In Caruana / Einav (2008), there is the following polynomial of $q_i$ and $q_j$ (Eq. 14 on page 995):
$$ 0 = \frac{1}{2\theta} \left(B_t + 2 D_t q_i + F_t q_j \right)^2 + \frac{1}{\theta}\left( C_t + E_t q_j + F_t q_i\right)(B_t + 2 D_t q_j + F_t q_i) + (A'_t + B'_t q_i + C'_t q_j + D'_t q_i^2 + E'_t q_j^2 + F'_t q_i q_j) $$
where $A,B,C,D,E$ and $F$ are functions of $t$.
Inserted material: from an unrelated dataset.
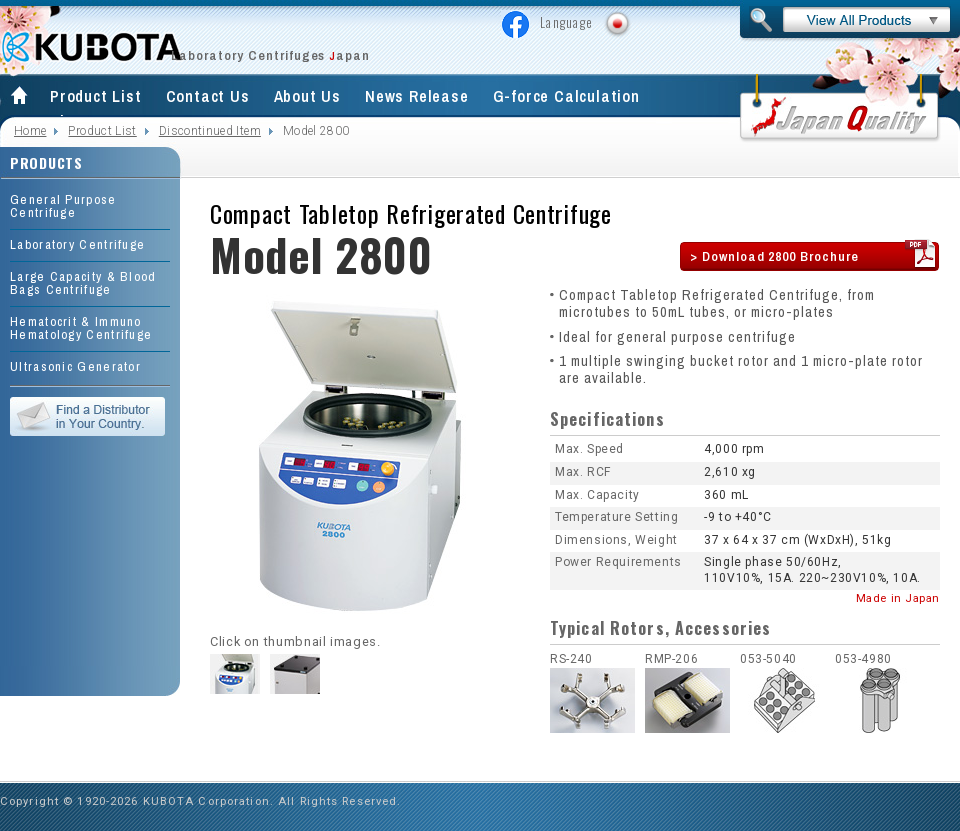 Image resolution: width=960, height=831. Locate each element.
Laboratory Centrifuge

By arguing that '...this has to be satisfied for all values of $q_i$ and $q_j$, all of its six coefficients (which are functions of $t$) have to equal zero' and reversing signs for the derivatives, they obtain that (Eq. 15):
$$ \begin{pmatrix} A' \\ B' \\C'\\D'\\E'\\F'\end{pmatrix} = \frac{1}{\theta} \begin{pmatrix} B^2/2 + BC \\2BD+BF+CF\\BF+2BE+2CD\\ 2D^2+F^2\\F^2/2+4DE \\4DF+2EF\end{pmatrix}$$
I can see how one obtains $A'$ by setting $q_i = q_j = 0$, but cannot see where the other derivatves come from. How are these obtained?